**Work task**
Stop at the line containing "You Activity Instead of": repeat exactly every line of the entries below from the first up to it, plus that line, with pictures omitted.

**Data for analysis**
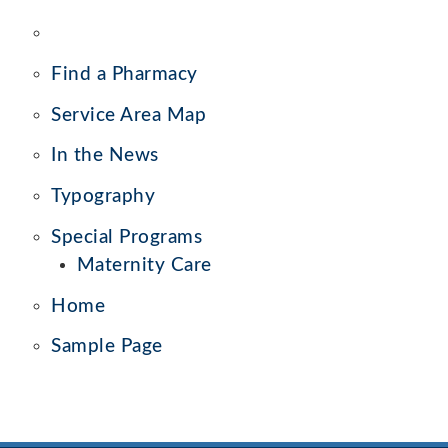
Find a Pharmacy
Service Area Map
In the News
Typography
Special Programs
Maternity Care
Home
Sample Page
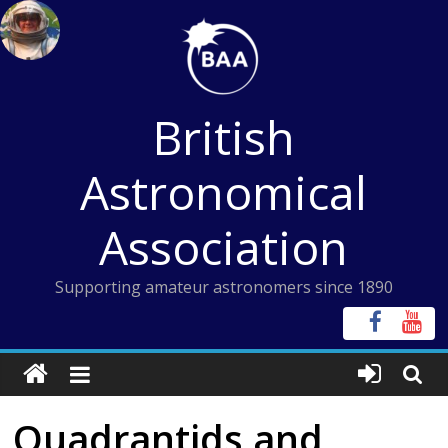
Skip
to
content
British
Astronomical
Association
Supporting amateur astronomers since 1890
Quadrantids and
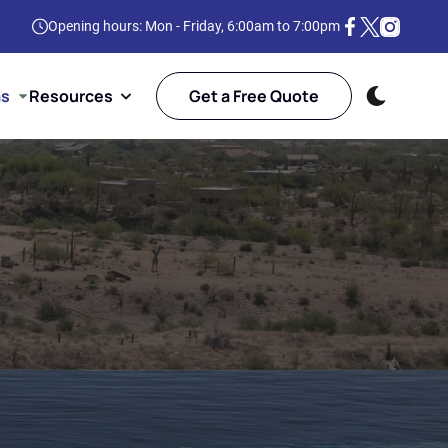
Opening hours: Mon - Friday, 6:00am to 7:00pm
as
Resources
Get a Free Quote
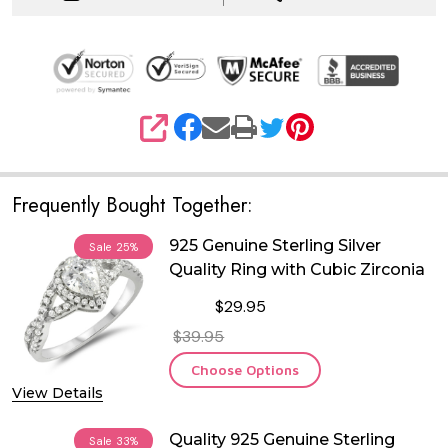
SHARE
Frequently Bought Together:
925 Genuine Sterling Silver
Sale
25%
Quality Ring with Cubic Zirconia
$29.95
$39.95
Choose Options
View Details
Quality 925 Genuine Sterling
Sale
33%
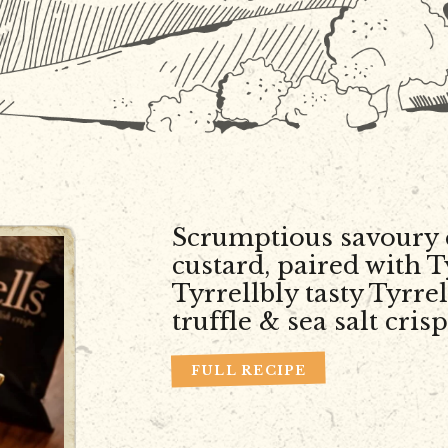
Scrumptious savoury 
custard, paired with T
Tyrrellbly tasty Tyrrel
truffle & sea salt crisp
FULL RECIPE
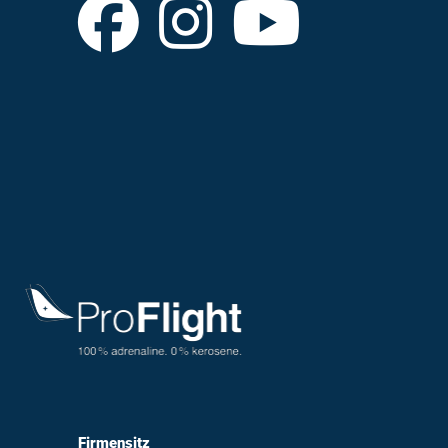
Firmensitz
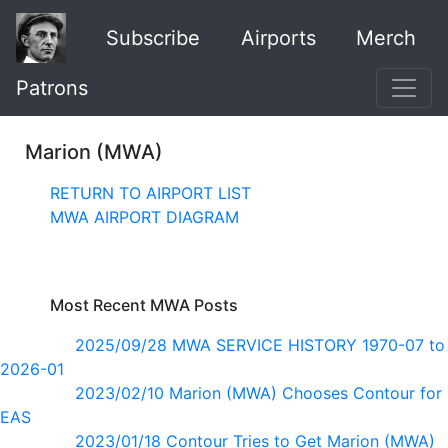
Subscribe
Airports
Merch
Patrons
Marion (MWA)
RETURN TO AIRPORT LIST
MWA AIRPORT DIAGRAM
Most Recent MWA Posts
2025/09/28 MWA SERVICE HISTORY 1970-07 to
2026-01
2023/02/10 Marion (MWA) Chooses Contour for
EAS
2023/01/18 Contour Tries to Get Marion (MWA)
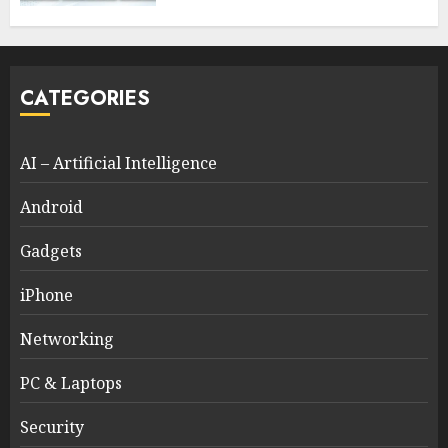
CATEGORIES
AI – Artificial Intelligence
Android
Gadgets
iPhone
Networking
PC & Laptops
Security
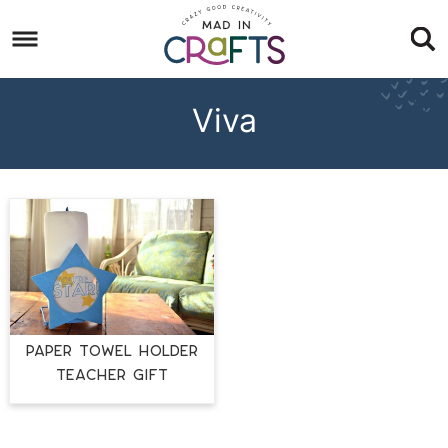
Skip
to
Skip
primary
to
Skip
navigation
main
to
Viva
content
footer
PAPER TOWEL HOLDER
TEACHER GIFT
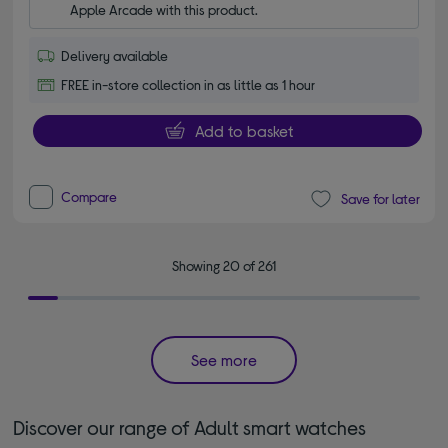
Apple Arcade with this product.
Delivery available
FREE in-store collection in as little as 1 hour
Add to basket
Compare
Save for later
Showing 20 of 261
See more
Discover our range of Adult smart watches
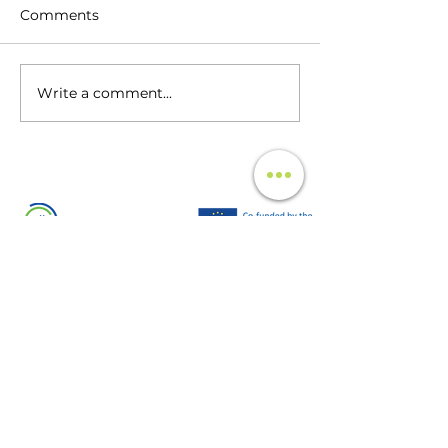
Comments
Write a comment...
The Unseen Impact of
Infotainment Testing:
Unveiling the Critical Role in
Automotive Innovation
UCT Mobility is supported by EIT
UrbanMobility an initiative of the European
Institute of Innovation and Technology (EIT), a
body of the European Union. EIT
UrbanMobility acts to accelerate positive
change on mobility to make urban spaces
more livable.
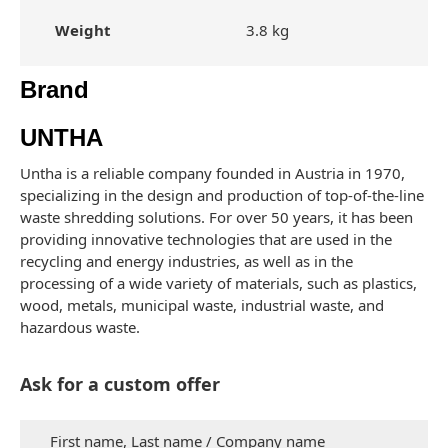
Weight
3.8 kg
Brand
UNTHA
Untha is a reliable company founded in Austria in 1970,
specializing in the design and production of top-of-the-line
waste shredding solutions. For over 50 years, it has been
providing innovative technologies that are used in the
recycling and energy industries, as well as in the
processing of a wide variety of materials, such as plastics,
wood, metals, municipal waste, industrial waste, and
hazardous waste.
Ask for a custom offer
First name, Last name / Company name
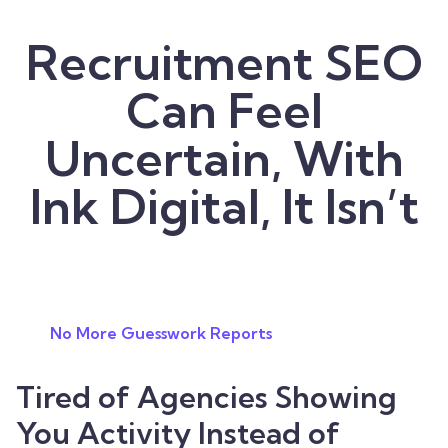
Recruitment SEO
Can Feel
Uncertain, With
Ink Digital, It Isn’t
No More Guesswork Reports
Tired of Agencies Showing
You Activity Instead of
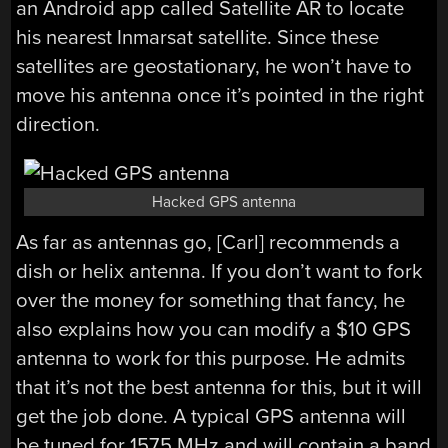
an Android app called Satellite AR to locate
his nearest Inmarsat satellite. Since these
satellites are geostationary, he won’t have to
move his antenna once it’s pointed in the right
direction.
Hacked GPS antenna
As far as antennas go, [Carl] recommends a
dish or helix antenna. If you don’t want to fork
over the money for something that fancy, he
also explains how you can modify a $10 GPS
antenna to work for this purpose. He admits
that it’s not the best antenna for this, but it will
get the job done. A typical GPS antenna will
be tuned for 1575 MHz and will contain a band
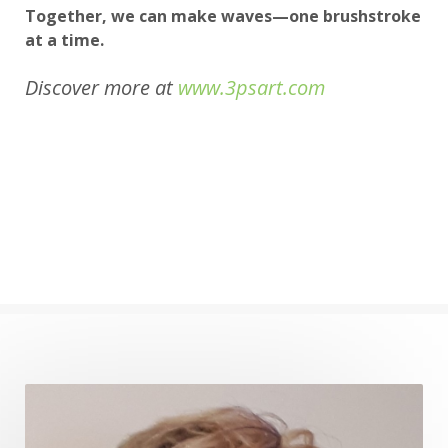
Together, we can make waves—one brushstroke
at a time.
Discover more at
www.3psart.com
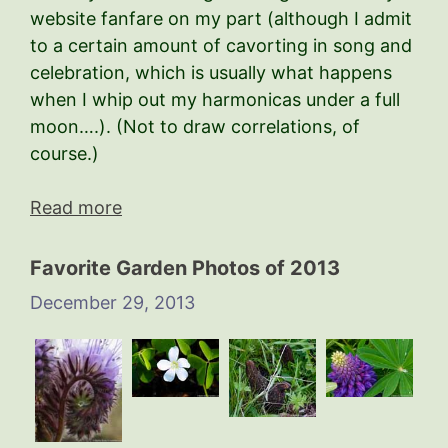
website fanfare on my part (although I admit
to a certain amount of cavorting in song and
celebration, which is usually what happens
when I whip out my harmonicas under a full
moon….). (Not to draw correlations, of
course.)
Read more
Favorite Garden Photos of 2013
December 29, 2013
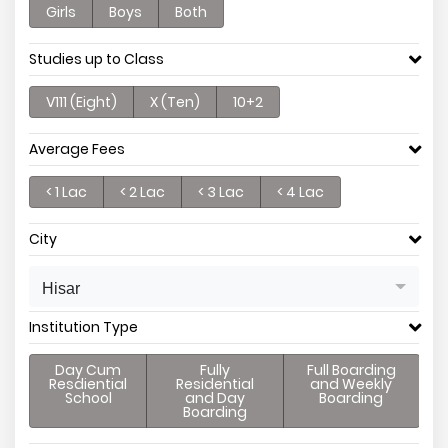
Girls
Boys
Both
Studies up to Class
V111 (Eight)
X (Ten)
10+2
Average Fees
< 1 Lac
< 2 Lac
< 3 Lac
< 4 Lac
City
Hisar
Institution Type
Day Cum
Fully
Full Boarding
Resdiential
Residential
and Weekly
School
and Day
Boarding
Boarding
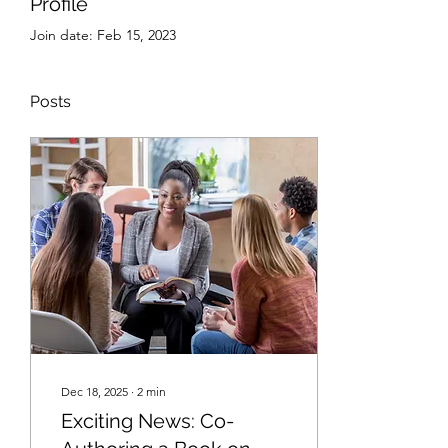
Profile
Join date: Feb 15, 2023
Posts
Dec 18, 2025
∙
2
min
Exciting News: Co-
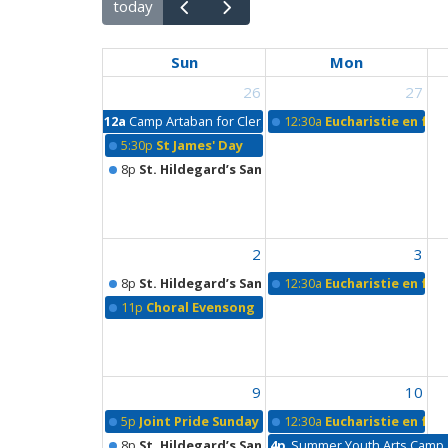
today
Sun
Mon
26
27
12a
Camp Artaban for Clergy
12:30a
Eucharistie en fra
5:30p
St James' Day
8p
St. Hildegard’s Sanctuary
2
3
8p
St. Hildegard’s Sanctuary
12:30a
Eucharistie en fra
11p
Choral Evensong
9
10
5p
Joint Pride Sunday Outdoor Worship & Picnic
12:30a
Eucharistie en fra
8p
St. Hildegard’s Sanctuary
4p
Summer Youth Arts Camp a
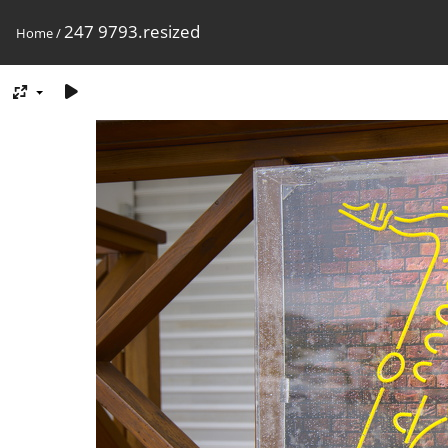
247 9793.resized
Home
/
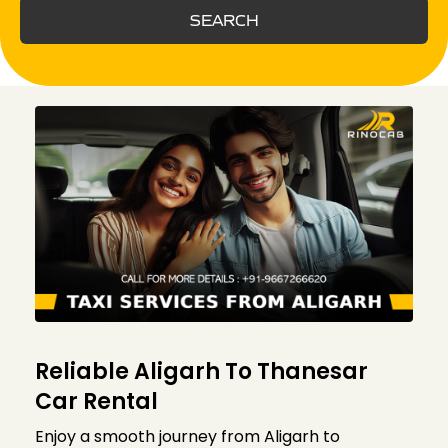
SEARCH
Reliable Aligarh To Thanesar
Car Rental
Enjoy a smooth journey from Aligarh to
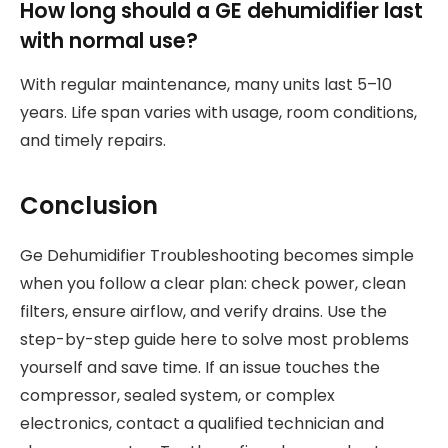
How long should a GE dehumidifier last
with normal use?
With regular maintenance, many units last 5–10
years. Life span varies with usage, room conditions,
and timely repairs.
Conclusion
Ge Dehumidifier Troubleshooting becomes simple
when you follow a clear plan: check power, clean
filters, ensure airflow, and verify drains. Use the
step-by-step guide here to solve most problems
yourself and save time. If an issue touches the
compressor, sealed system, or complex
electronics, contact a qualified technician and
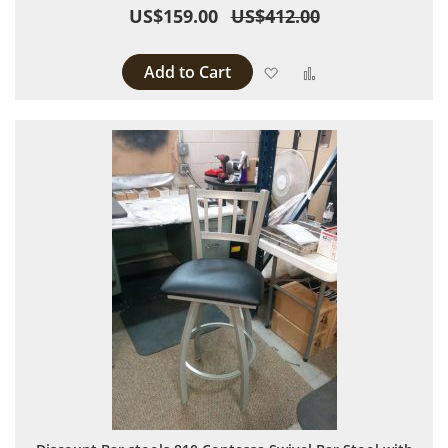
US$159.00
US$412.00
Add to Cart
Add to Wish List
Add to Compare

**Solution to the exercise**
Find a Pharmacy
Service Area Map
In the News
Typography
Special Programs
Maternity Care
Home
Sample Page
Skip
to
content
British
Astronomical
Association
Supporting amateur astronomers since 1890
Quadrantids and
Opening hours: Mon - Friday, 6:00am to 7:00pm
as
Resources
Get a Free Quote
SHARE
Frequently Bought Together:
925 Genuine Sterling Silver
Sale
25%
Quality Ring with Cubic Zirconia
$29.95
$39.95
Choose Options
View Details
Quality 925 Genuine Sterling
Sale
33%
Scrumptious savoury 
custard, paired with T
Tyrrellbly tasty Tyrrel
truffle & sea salt crisp
FULL RECIPE
Firmensitz
Subscribe
Airports
Merch
Patrons
Marion (MWA)
RETURN TO AIRPORT LIST
MWA AIRPORT DIAGRAM
Most Recent MWA Posts
2025/09/28 MWA SERVICE HISTORY 1970-07 to
2026-01
2023/02/10 Marion (MWA) Chooses Contour for
EAS
2023/01/18 Contour Tries to Get Marion (MWA)
CATEGORIES
AI – Artificial Intelligence
Android
Gadgets
iPhone
Networking
PC & Laptops
Security
Skip
to
Skip
primary
to
Skip
navigation
main
to
Viva
content
footer
PAPER TOWEL HOLDER
TEACHER GIFT
Apple Arcade with this product.
Delivery available
FREE in-store collection in as little as 1 hour
Add to basket
Compare
Save for later
Showing 20 of 261
See more
Discover our range of Adult smart watches
Comments
Write a comment...
The Unseen Impact of
Infotainment Testing:
Unveiling the Critical Role in
Automotive Innovation
UCT Mobility is supported by EIT
UrbanMobility an initiative of the European
Institute of Innovation and Technology (EIT), a
body of the European Union. EIT
UrbanMobility acts to accelerate positive
change on mobility to make urban spaces
more livable.
Weight
3.8 kg
Brand
UNTHA
Untha is a reliable company founded in Austria in 1970,
specializing in the design and production of top-of-the-line
waste shredding solutions. For over 50 years, it has been
providing innovative technologies that are used in the
recycling and energy industries, as well as in the
processing of a wide variety of materials, such as plastics,
wood, metals, municipal waste, industrial waste, and
hazardous waste.
Ask for a custom offer
First name, Last name / Company name
Recruitment SEO
Can Feel
Uncertain, With
Ink Digital, It Isn’t
No More Guesswork Reports
Tired of Agencies Showing
You Activity Instead of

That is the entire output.